1) Let's assume for a moment that there is an exactly equal amount of evidence for and against. So what? You have to be suckered into Pascal's wager to leap from "evidentiary stalemate" to actual belief.
2) The notion of evidentiary stalemate subtly assumes that the apologetic and critical sides of the debate are trying to build separate cases built on evidence. But that is not so. The burden of proof is on the believers -- they are the ones who believe in a celestial teapot that's too small to be seen, that's full of mystery and illogical contradictions. If the evidentiary situation really is what apologists are saying, then they loose: the rational thing to do is not believe their outlandish claims.
3) There's actually a lot of evidence against LDS claims, or at least very fishy stuff that makes perfect sense once viewed from the critical standpoint. The Book of Mormon is the one thing, in my opinion, that apologists have going for them in that critics have a hard time explaining how the book came about. However, once you get past the existence of the book and examine its content, it stinks to high heaven and provides some of the best material for arguments against LDS claims. They would be better off with no evidence than with the burden of explaining how the Book of Mormon could possibly be history.

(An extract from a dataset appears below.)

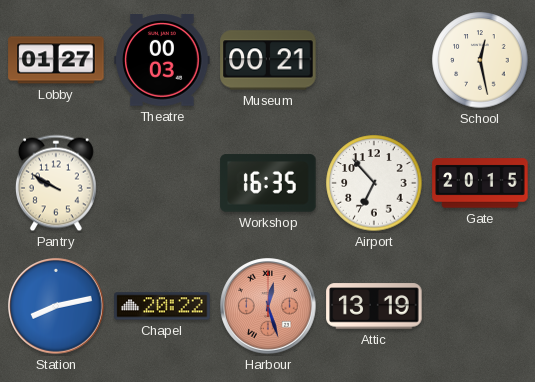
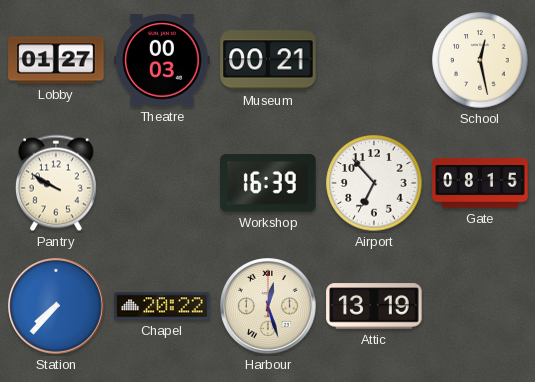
Workshop: 16:35 -> 16:39
Gate: 20:15 -> 08:15
Station: 8:13 -> 7:37
Harbour dial: salmon -> cream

I think you fail (uncharitably so, I might add) to recognize that a great many believers (be they LDS or non-LDS Christians) are in fact able to perceive what they genuinely regard as evidence that supports their belief – whether that belief is in the Bible or in the Book of Mormon. Intelligent people all, they simply cultivate a side of themselves (the spiritual) that they consider to be as reliable in acquiring “truth” as is the naturalistic, scientific method – each in its own realm.
You want to automatically reduce the question vis-à-vis the Book of Mormon to one of historicity, but that is a term that is applicable only in the realm of the naturalistic/scientific. Very few, if any, believers in the Bible and Book of Mormon base their belief on whether or not archaeologists and anthropologists, in their respective disciplines, support that belief. In fact, millions of people have lived and died comfortable, confident, and comforted by their belief in these scriptures despite the fact that they never knew anything concerning “scientific” support for their faith.

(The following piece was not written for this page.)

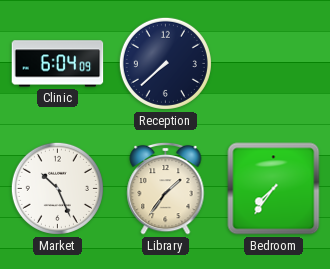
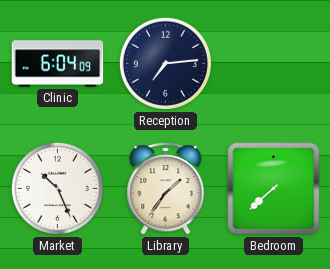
Reception: 7:38 -> 7:14
Bedroom: 7:36 -> 7:38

Now, you will no doubt scoff, claiming that their faith is nothing more than entertaining belief in an invisible “celestial teapot.” They (and I) strongly dispute that facile conclusion. Quite simply, we feel that there is a different category of knowledge to which we believe we have access. We don’t pretend that this knowledge can be tested by just anyone; that we can submit our “data” to some “objective” third-party and appeal to them to “confirm” our faith. But that doesn’t make it any less real – at least to those of us who have accumulated a body of what we consider to be persuasive evidence to support our beliefs.

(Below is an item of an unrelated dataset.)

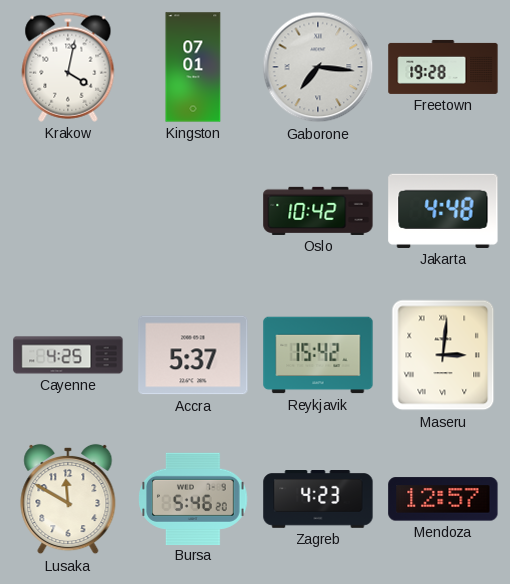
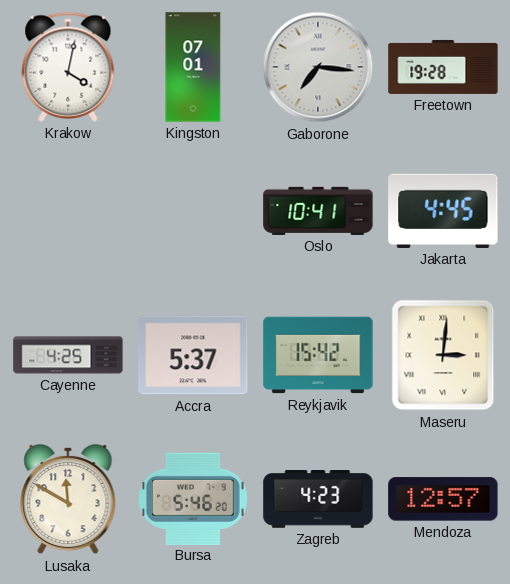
Oslo: 10:42 -> 10:41
Jakarta: 4:48 -> 4:45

I know it is quite easy for you, coming as you do from an absolute commitment to a naturalistic world view, to dismiss our claims that there is substance to our faith. But I consider that to be a profoundly ignorant, perhaps even arrogant, stance for you to take given that we consider you to be uniquely unqualified to speak to the topic in the first place. You are certainly free to discount, dismiss, and even deride the rationality of those of us who proclaim a sincere faith in revealed scripture, but you do so at the expense of your stature as a true agnostic: you may not consider it possible to know such things, but it is hardly reasonable to authoritatively proclaim that no one else can know.